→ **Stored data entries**
====
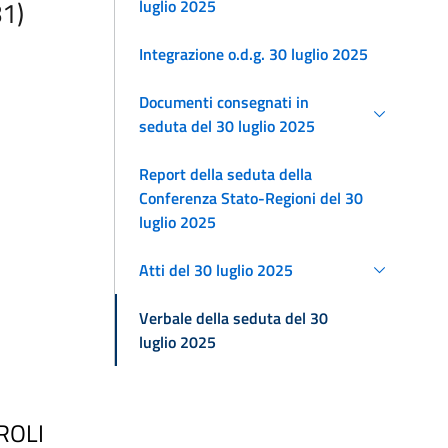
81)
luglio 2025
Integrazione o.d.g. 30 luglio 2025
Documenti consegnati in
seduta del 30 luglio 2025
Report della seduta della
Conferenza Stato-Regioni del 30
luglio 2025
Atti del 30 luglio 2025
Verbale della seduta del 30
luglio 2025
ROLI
====
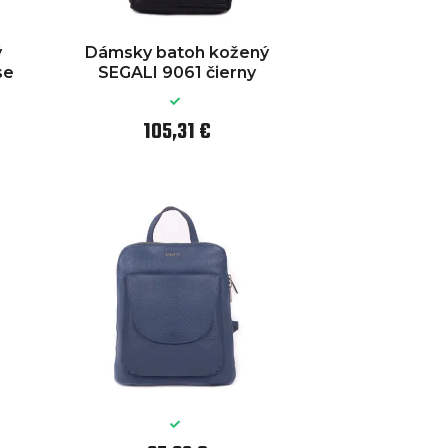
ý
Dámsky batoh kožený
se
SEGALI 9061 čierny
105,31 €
====
Return, from the data, each line that has the word "della" in it.

→ **RESPONSE TO THE EXERCISE**
Report della seduta della
Verbale della seduta del 30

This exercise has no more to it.